Glenn Linderman writes:
- (Most space efficient) One cached entry, that caches the last
codepoint/byte position referenced. UTF-8 is able to be traversed in either direction, so "next/previous" codepoint access would be relatively fast (and such are very common operations, even when indexing notation is used: "for ix in range( len( str_x )): func( str_x[ ix ])".)
Been there, tried that (Emacsen). Either it's a YAGNI (moving forward or backward over UTF-8 by characters short distances is plenty fast, especially if you've got a lot of ASCII you can move by words for somewhat longer distances), or it's not good enough. There *may* be a sweet spot, but it's definitely smaller than the one on Sharapova's racket.
- (Fixed size caches) N entries, one for the last codepoint, and
others at Codepoint_Length/N intervals. N could be tunable.
To achieve space saving, cache has to be quite small, and the bigger your integers, the smaller it gets. A naive implementation on 64-bit machine would give you 16 bytes/cache entry. Using a non-native size will be a space win, but needs care in implementation. Initializing the cache is very expensive for small strings, so you need conditional and maybe lazy initialization (for large strings).
By the way, there's also
10) Keep counts of the leading and trailing number of ASCII (one-octet) characters. This is often a *huge* win; it's quite common to encounter documents where size - lc - tc = 2 (ie, there's only one two-octet character in the document).
11) Keep a list (or tree) of most-recently-accessed positions.

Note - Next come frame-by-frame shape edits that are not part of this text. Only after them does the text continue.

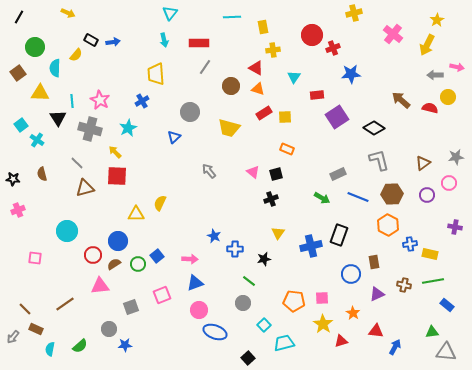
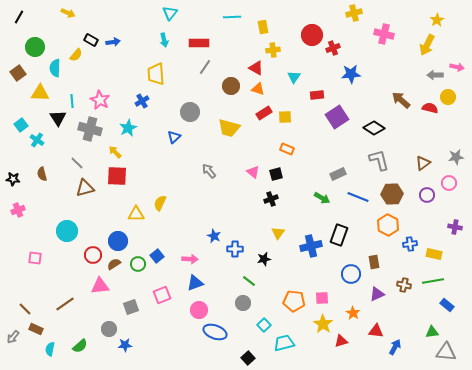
pink cross at (393, 34): moved 9 px left; rotated 24 degrees counterclockwise
yellow rectangle at (430, 254): moved 4 px right
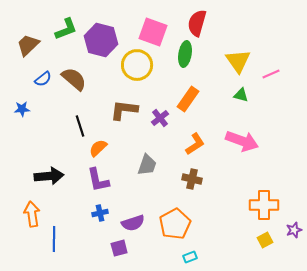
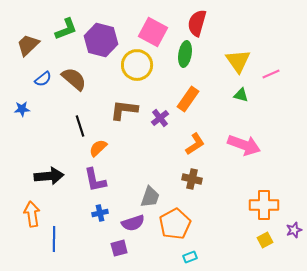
pink square: rotated 8 degrees clockwise
pink arrow: moved 2 px right, 4 px down
gray trapezoid: moved 3 px right, 32 px down
purple L-shape: moved 3 px left
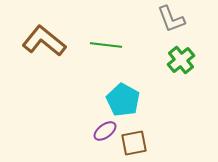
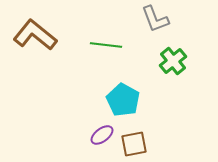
gray L-shape: moved 16 px left
brown L-shape: moved 9 px left, 6 px up
green cross: moved 8 px left, 1 px down
purple ellipse: moved 3 px left, 4 px down
brown square: moved 1 px down
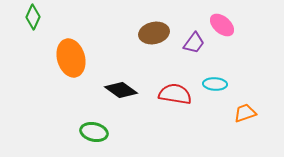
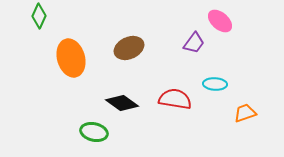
green diamond: moved 6 px right, 1 px up
pink ellipse: moved 2 px left, 4 px up
brown ellipse: moved 25 px left, 15 px down; rotated 12 degrees counterclockwise
black diamond: moved 1 px right, 13 px down
red semicircle: moved 5 px down
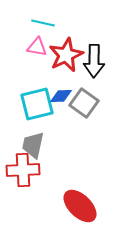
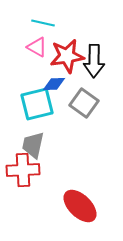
pink triangle: rotated 20 degrees clockwise
red star: moved 1 px right, 1 px down; rotated 16 degrees clockwise
blue diamond: moved 7 px left, 12 px up
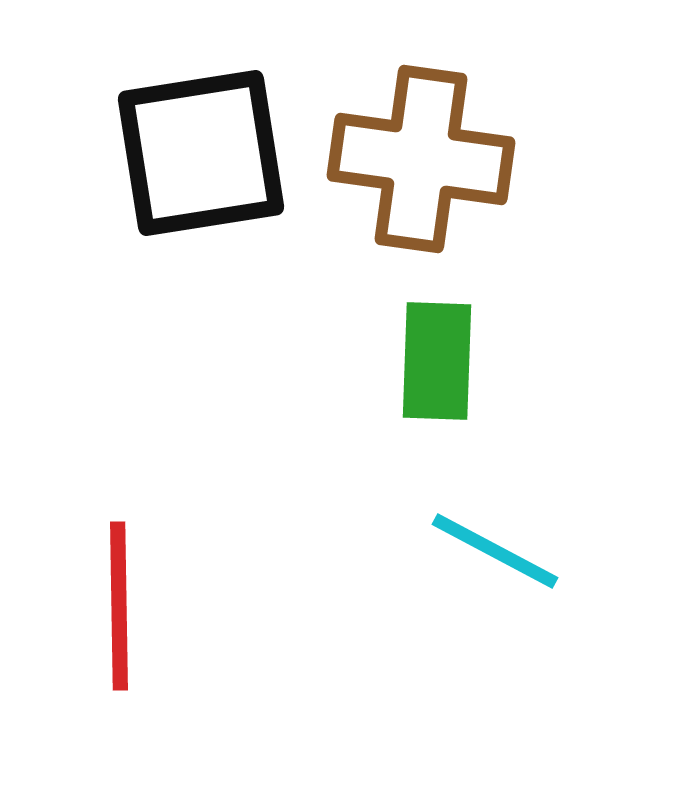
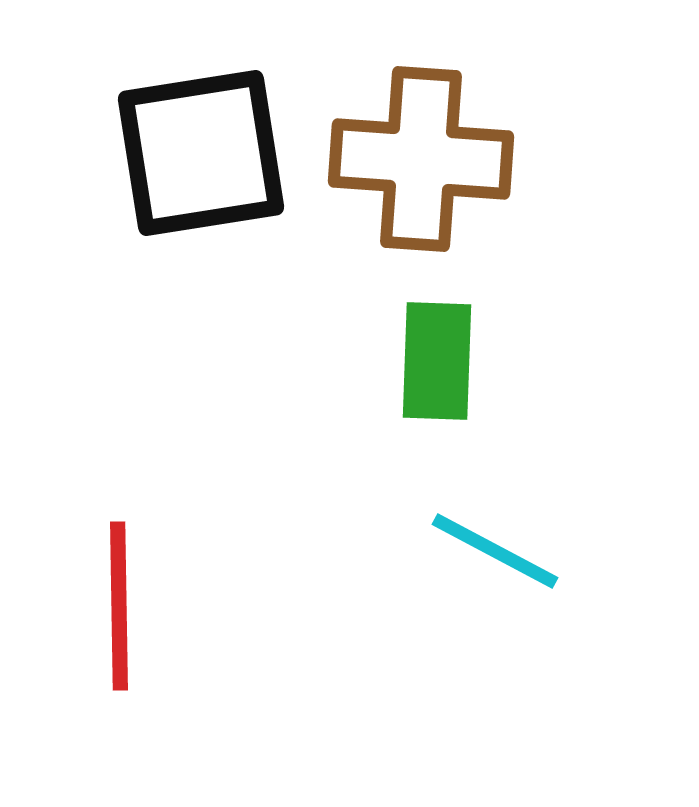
brown cross: rotated 4 degrees counterclockwise
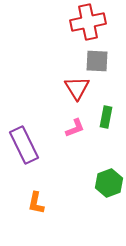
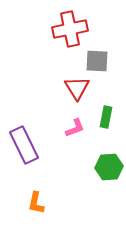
red cross: moved 18 px left, 7 px down
green hexagon: moved 16 px up; rotated 16 degrees clockwise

Despite my negative experience with multibyte encodings in Emacsen, I'm persuaded by the arguments that there probably aren't all that many places in core Python where indexing is used in an essential way, so MicroPython itself can probably optimize those "behind the scenes". Application programmers in the embedded context may be expected to be deal with the need to avoid random access algorithms and use iterators and generators to accomplish most tasks.